7. You could kill your grass (and mower)

Not only is long grass tough on your mower, allowing it to go to seed can kill it. That is because many common grasses spread more efficiently through roots, rhizomes and stolens. Once the grass seeds, the energy used to spread this way is re-distributed to develop the seeds. The result is wasted nutrients and thinning lawns. 

If you do participate in No Mow May, remember to keep an eye on your grass and cut off any seed heads that appear. 

Once you do start mowing again, do it gradually. Otherwise, you could shock the grass by taking off too much. (This also lets pollinators and other creatures no that they should probably move on.)

There are better solutions than No Mow May

All this doesn’t mean dandelions are completely useless or that we should start ripping out and spraying our weeds. But in many cases, dandelions simply fill the gap when nothing else is readily available. 

If you’re looking for a long-term solutions that will make a true impact, there are better ways to help this May: 

  1. Design your property with intention. If you don’t like mowing the grass, look for a substitute that is easier to care for and better for the environment. 
  2. Mow strategically and aim for a happy medium. Raise your mower height and mow less frequently throughout spring and summer. This allows some blooms to flourish while keeping the grass manageable.
  3. Replace all or a part of your lawn with a wildflower garden with plants that are beneficial to pollinators. 
  4. Focus on planting native plants that have adapted to our region. These provide the perfect nectar and pollen for native pollinator species, who better thrive in our climate.
  5. Don’t settle for a monoculture of wildflowers! Plant a variety of species that bloom throughout the growing season, offering a continuous buffet for pollinators.
  6. Think beyond flowers. While flowers are crucial, consider incorporating plants with berry-producing shrubs or trees. These provide additional food sources for pollinators and other wildlife.
  7. Pollinators need safe places to nest and raise young. Leave some dead snags and hollow stems standing in your garden.
  8. Keep beneficial plants together or create a corridor so that pollinators can travel along your garden. Don’t space the plants out too far. 
  9. A shallow dish filled with clean water is a welcome sight for thirsty pollinators, especially during hot summer months. Place rocks in the dish to provide perching spots for the pollinators to avoid drowning.
  10. Postpone your fall clean up until spring so that pollinators can hibernate and lay eggs in the leaves. Once the temperature has stayed above 10°C for a week, you can start raking. 
  11. Talk to your neighbors about creating a pollinator-friendly neighborhood.

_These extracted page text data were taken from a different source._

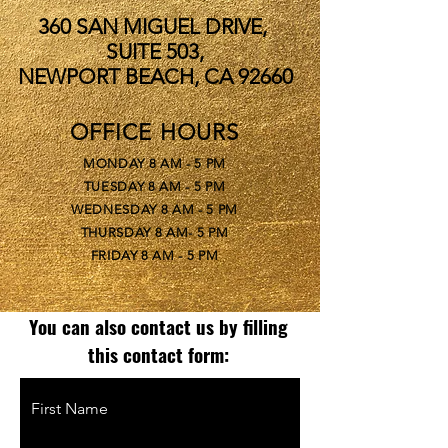
360 SAN MIGUEL DRIVE,
SUITE 503,
NEWPORT BEACH, CA 92660
OFFICE HOURS
MONDAY 8 AM - 5 PM
TUESDAY 8 AM - 5 PM
WEDNESDAY 8 AM - 5 PM
THURSDAY 8 AM- 5 PM
FRIDAY 8 AM - 5 PM
You can also contact us by filling
this contact form:
First Name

Share resources and encourage them to adopt similar practices in their own yards.
  12. Help with community gardens or pollinator protection programs in your area. These organizations often promote pollinator-friendly practices and offer educational workshops.

By incorporating these strategies, you can create a haven for pollinators in your own backyard. Remember, a healthy pollinator population doesn’t just benefit your garden … it benefits the entire ecosystem. 

Let’s work together to create a world where our yards buzz with life!